From the foregoing, the Fifth Circuit has extracted “three distinct strands of corporate disregard under Texas law ..., each [with] a different application.” Pan Eastern Exploration Co. v. Hufo Oils, 855 F.2d 1106, 1131 (5th Cir.1988). These consist of: (1) classic “alter ego” theory, embodied in ground number two of the Castleberry list; (2) use of the corporate form for an illegal purpose, such as “avoiding legal limitations upon natural persons or corporations,” Gibraltar Savings v. LDBrinkman Corp., 860 F.2d 1275, 1288 (5th Cir.1988), cert. denied, 490 U.S. 1091, 109 S.Ct. 2432, 104 L.Ed.2d 988 (1989); and (3) use of the corporate form as a sham to perpetrate a fraud. Id. at 1289.

However, Plaintiffs complaint apparently asserts that the corporate formalities of only Waco Memorial Park were not maintained; there is no allegation that Southeastern’s corporate formalities were disregarded. As such, Plaintiffs alter ego theory is without merit because the option contract, as noted, is binding only upon Southeastern. If the corporate veil of Waco Memorial Park is pierced, it will have no bearing upon the contract at issue in this case. Further, as also noted, Plaintiff has sued only one of Southeastern’s shareholders. There is nothing to indicate that any, much less all, of the shareholders created Southeastern as a corporate fiction to avoid any type of liability.

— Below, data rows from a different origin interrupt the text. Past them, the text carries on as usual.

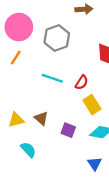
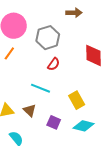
cyan line: (52, 78) -> (41, 88), moved
red semicircle: (82, 82) -> (54, 64), moved

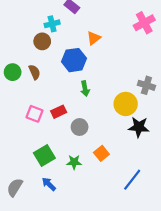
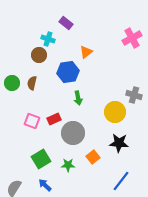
cyan cross: (52, 24) -> (48, 39), turned 32
brown semicircle: (35, 72) -> (32, 83), turned -144
gray circle: (80, 127) -> (73, 133), size x1.5
black star: (139, 127) -> (119, 143), moved

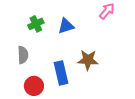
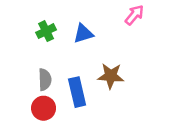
gray semicircle: (23, 55) -> (45, 80), moved

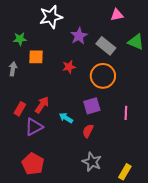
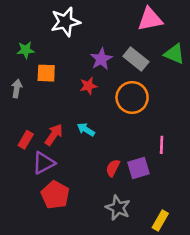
pink triangle: (117, 15) -> (150, 19), size x1.5
purple star: (79, 36) -> (101, 59), moved
purple square: (92, 106) -> (138, 168), moved
cyan arrow: (66, 118) -> (86, 130), moved
red pentagon: (33, 164) -> (55, 195), moved

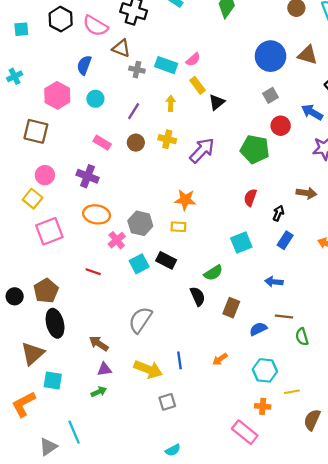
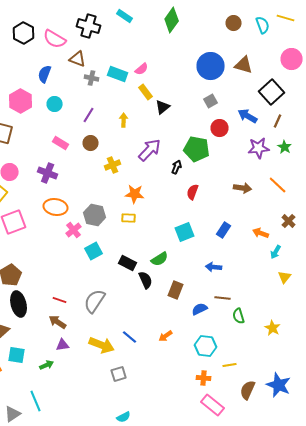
yellow arrow: (171, 103) -> (124, 120), moved
yellow cross: (167, 139) -> (113, 165), moved, turned -35
black arrow: (278, 213) -> (177, 167), moved
black rectangle: (166, 260) -> (128, 263), moved
red line: (93, 272) -> (60, 300), moved
blue line: (180, 360) -> (130, 337), turned -42
green arrow: (99, 392) -> (47, 365), moved
pink rectangle: (245, 432) -> (213, 405), moved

Finally, it appears that Reeves and the other individual shareholders of Southeastern did not become shareholders until 1986— approximately two years after the contract including the option clause was executed. As such, there is no way that Plaintiff could prove that they had somehow created Southeastern as a means of perpetrating a fraud or as a means of avoiding individual liability as to that contract. In light of the foregoing, it is

ORDERED that Defendants’ Motion to Dismiss for Failure to State a Claim is GRANTED. It is further

ORDERED that Plaintiffs Motion for a Temporary Injunction is DENIED. It is further

ORDERED that any other motions not previously disposed of by the Court are DENIED. 
      
      . The Plaintiff has filed a number of documents in support of its response to Defendants’ Motion to Dismiss. Because the Court has not considered those exhibits in ruling upon this matter, the standard of proof regarding summary judgment motions is inapplicable.
     
      
      . The contract was actually with Donovan Miller, Trustee, acting as an agent for Capital Memorial Park, Inc. of Austin, which subsequently changed its name to Capital Park, Inc.
     
      
      . Plaintiff presents affidavits which indicate that the parties intended for the right of first refusal to bind not only Southeastern, but also its shareholders and/or Defendant Reeves. However, as previously noted, the Court has disregarded all matters beyond the pleadings. Even construed under the rules regarding summary judgments, this proof would be barred by the parol evidence rule.